19.3 Rerandomization

  • Since randomization only balances baseline covariates on average, imbalance in variables due to random chance can still happen.

  • In case that you have a “bad” randomization (i.e., imbalance for important baseline covariates), (Morgan and Rubin 2012) introduce the idea of rerandomization.

  • Rerandomization is checking balance during the randomization process (before the experiment), to eliminate bad allocation (i.e., those with unacceptable balance).

  • The greater the number of variables, the greater the likelihood that at least one covariate would be imbalanced across treatment groups.

    • Example: For 10 covariates, the probability of a significant difference at \(\alpha = .05\) for at least one covariate is \(1 - (1-.05)^{10} = 0.4 = 40\%\)
  • Rerandomization increase treatment effect estimate precision if the covariates are correlated with the outcome.

    • Improvement in precision for treatment effect estimate depends on (1) improvement in covariate balance and (2) correlation between covariates and the outcome.
  • You also need to take into account rerandomization into your analysis when making inference.

  • Rerandomization is equivalent to increasing our sample size.

  • Alternatives include

Figure from USC Schaeffer Center

Rerandomization Criterion

  • Acceptable randomization is based on a function of covariate matrix \(\mathbf{X}\) and vector of treatment assignments \(\mathbf{W}\)

\[ W_i = \begin{cases} 1 \text{ if treated} \\ 0 \text{ if control} \end{cases} \]

  • Mahalanobis Distance, \(M\), can be used as criteria for acceptable balance

Let \(M\) be the multivariate distance between groups means

\[ \begin{aligned} M &= (\bar{\mathbf{X}}_T - \bar{\mathbf{X}}_C)' cov(\bar{\mathbf{X}}_T - \bar{\mathbf{X}}_C)^{-1} (\bar{\mathbf{X}}_T - \bar{\mathbf{X}}_C) \\ &= (\frac{1}{n_T}+ \frac{1}{n_C})^{-1}(\bar{\mathbf{X}}_T - \bar{\mathbf{X}}_C)' cov(\mathbf{X})^{-1}(\bar{\mathbf{X}}_T - \bar{\mathbf{X}}_C) \end{aligned} \]

With large sample size and “pure” randomization \(M \sim \chi^2_k\) where \(k\) is the number of covariates to be balanced

Then let \(p_a\) be the probability of accepting a randomization.
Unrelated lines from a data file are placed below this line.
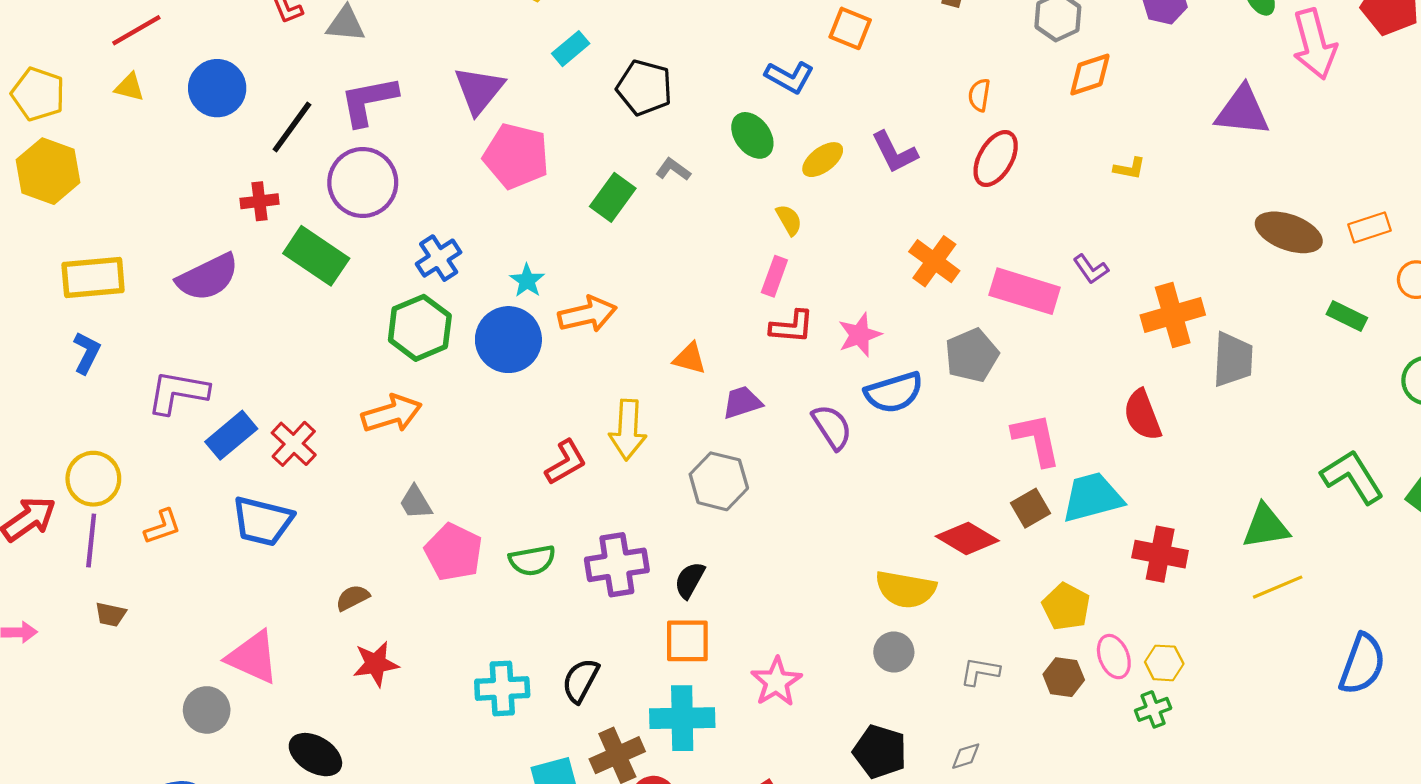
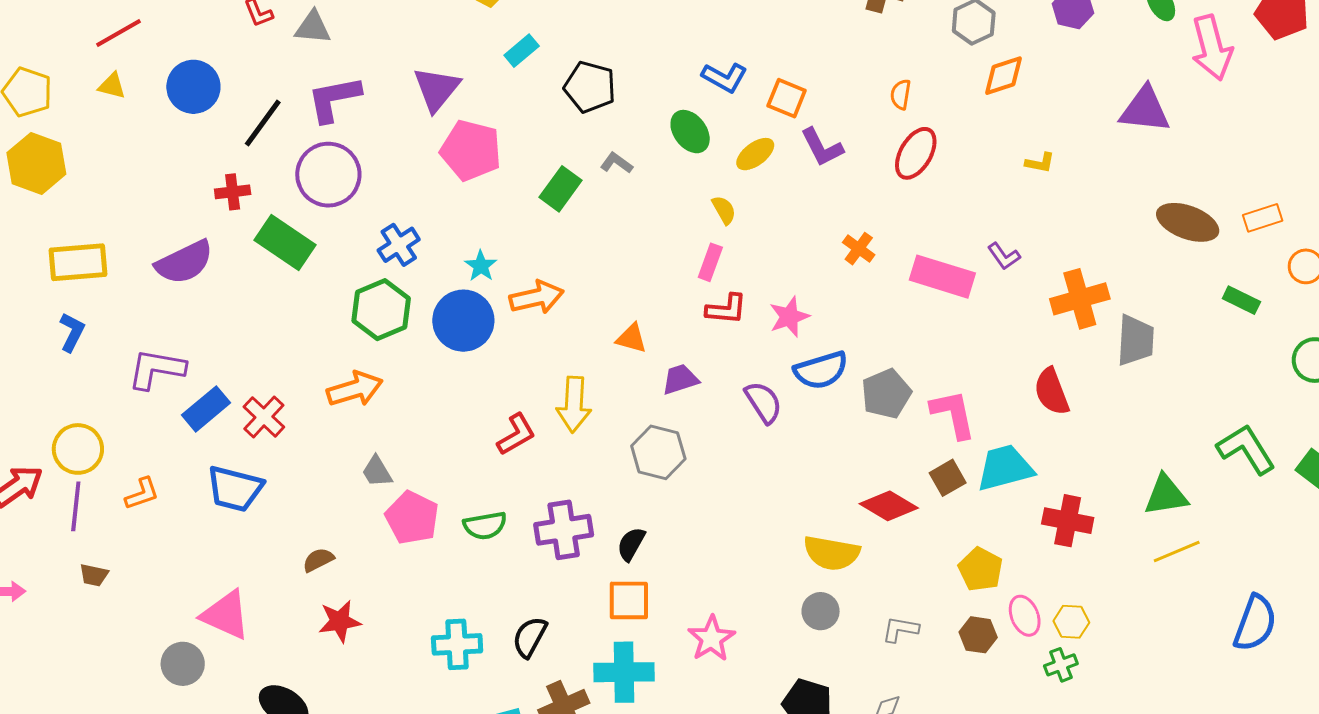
orange square: (850, 28) -> (787, 98), moved
orange cross: (934, 261) -> (859, 249), size x0.7
gray pentagon: (972, 355) -> (886, 394), moved

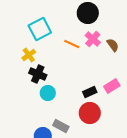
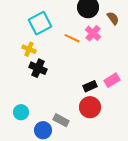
brown semicircle: (113, 45) -> (113, 18), moved
yellow cross: (29, 55) -> (29, 49), turned -32
cyan circle: (48, 93) -> (21, 112), moved

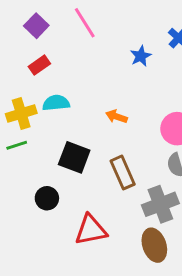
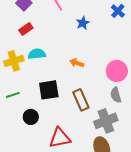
blue star: (141, 56) -> (83, 23), moved
green line: (17, 145) -> (13, 95), moved
black square: (74, 157) -> (49, 90), turned -30

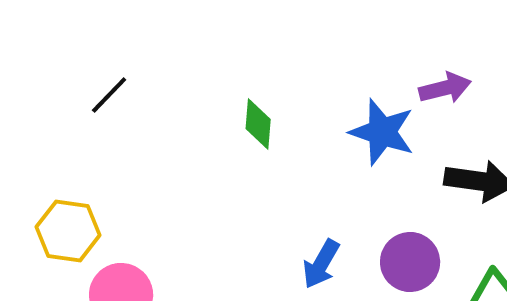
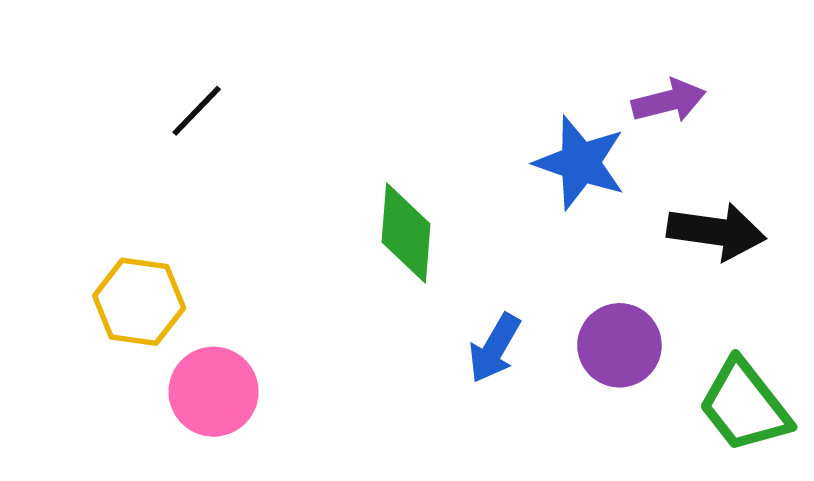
green diamond: (258, 124) -> (406, 233), moved, size x1.4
Choosing appropriate \(p_a\) is a tradeoff between balance and time.

Then the rule of thumb is re-randomize when \(M > a\)

References

Greevy, Robert, Bo Lu, Jeffrey H Silber, and Paul Rosenbaum. 2004. “Optimal Multivariate Matching Before Randomization.” Biostatistics 5 (2): 263–75.
Johansson, Per, and Mårten Schultzberg. 2022. “Rerandomization: A Complement or Substitute for Stratification in Randomized Experiments?” Journal of Statistical Planning and Inference 218: 43–58.
Kapelner, Adam, and Abba Krieger. 2014. “Matching on-the-Fly: Sequential Allocation with Higher Power and Efficiency.” Biometrics 70 (2): 378–88.
Morgan, Kari Lock, and Donald B Rubin. 2012. “Rerandomization to Improve Covariate Balance in Experiments.”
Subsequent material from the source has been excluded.